THEATRE: 23 OCTOBER 2016
By JOHN ROZENTALS
E-baby, by Jane Cafarella | Directed by Nadia Tass
Ensemble Theatre (http://ensemble.com.au) | Ensemble Theatre, Kirribilli, Sydney | Until 13 November
It took a little bit of thought but I eventually realised that the answer to my question of what was the secret to the success of e-baby lay in the name of one of Ensemble’s recent productions The Casting Couch.
Director Nadia Tass’s choice of Danielle Carter and Gabrielle Scawthorn to play out this contemporary and poignant two-hander was inspired.
Carter is spot-on as Catherine, the successful, humourless, formality-driven London-based Australian lawyer who desperately wants the child she can’t carry herself.
I doubt Catherine could make love to her husband until all conditions and possibilities were rigorously documented.
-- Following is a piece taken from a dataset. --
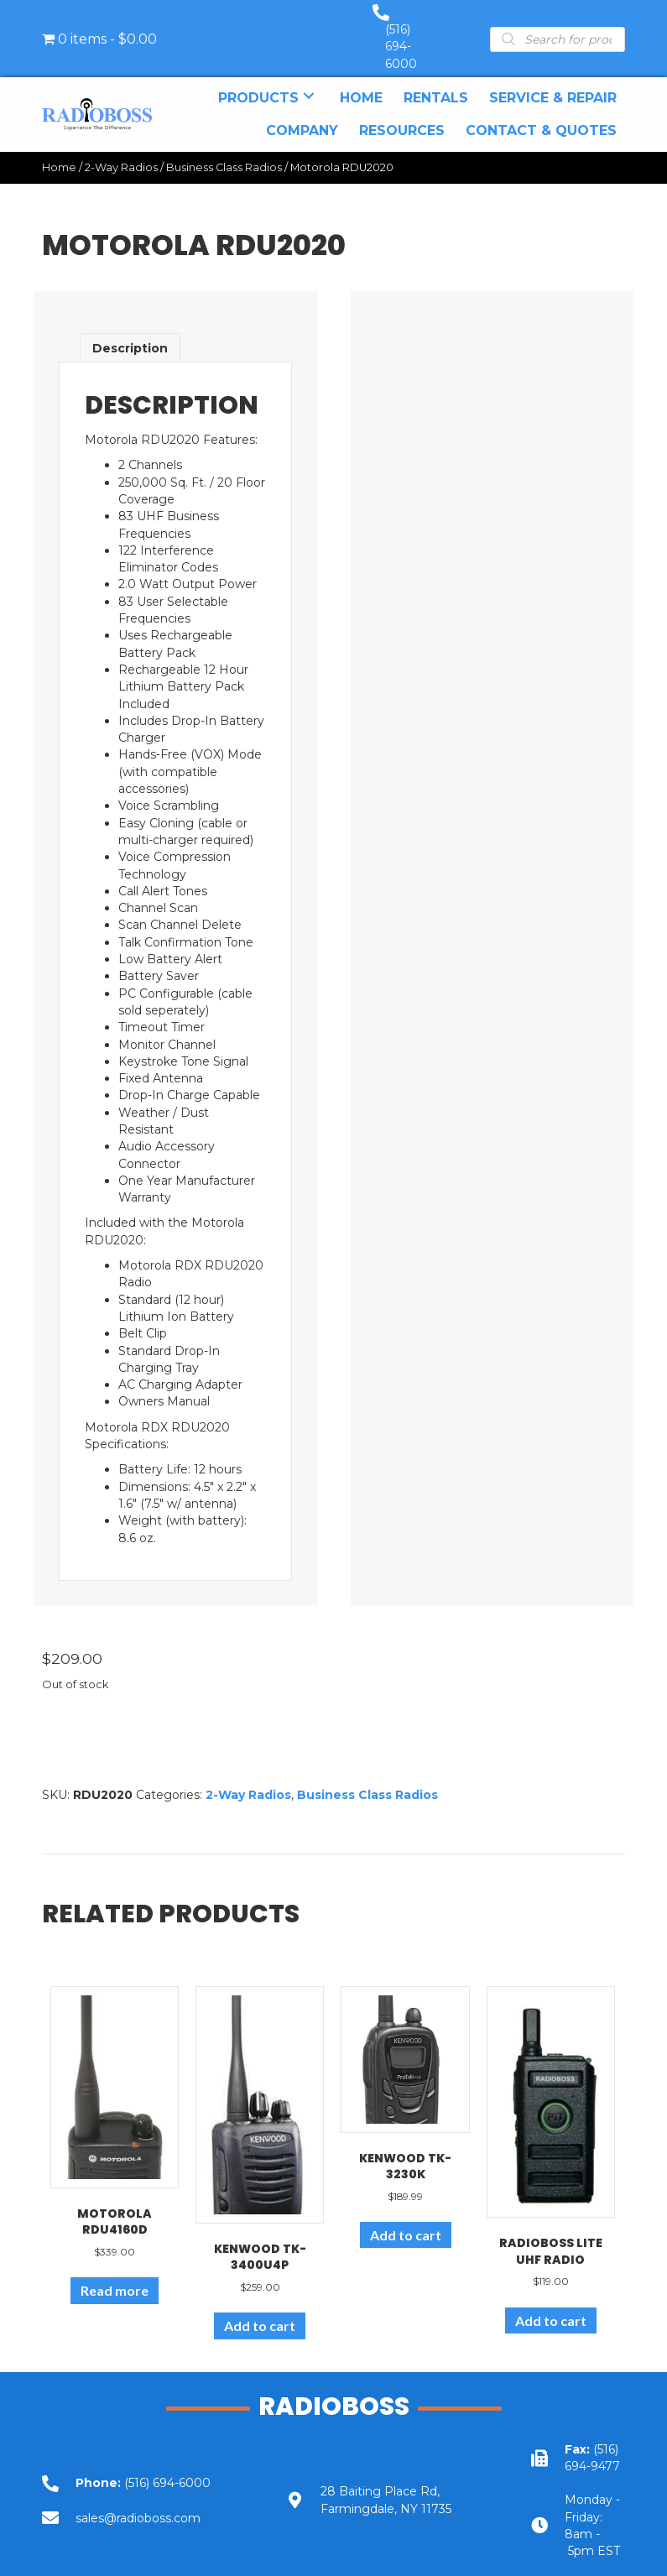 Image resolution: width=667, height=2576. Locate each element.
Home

All crossed and dotted exactly as appropriate, and heaven-forbid if there’s an urge for spontaneity.
Scawthorn plays perfectly the role of Nellie, the young Massachusetts woman who accepts cash payment to carry Catherine’s child, hand it over soon after birth, then exit the scene.
She’s naive. Her life experience has been less than worldly. Her outlook may be simple but she isn’t stupid and at least she has a heart and a pulse.
Catherine’s law firm has a branch in New York, so there is plenty of face-to-face contact but experiences are mainly shared through more modern devices such as mobile phones, texts and Skype.
You know that there wouldn’t be a play in this if it was all smooth sailing and everything fell perfectly into place and so it doesn’t.
To talk too obviously about the traumas would require an equally obvious spoiler alert, so I won’t go there.
But I will say that the two women do encounter plenty of speed humps on their journey, and that Director Tass does a fine job in bringing Jan Cafarella’s provocative, dilemma-laden work to the Ensemble stage in Kirribilli.
And special mention must go the production’s AV Designer, Christopher Page, for constructing on-stage systems that worked a treat and provide the reality necessary without ever coming across as clunky.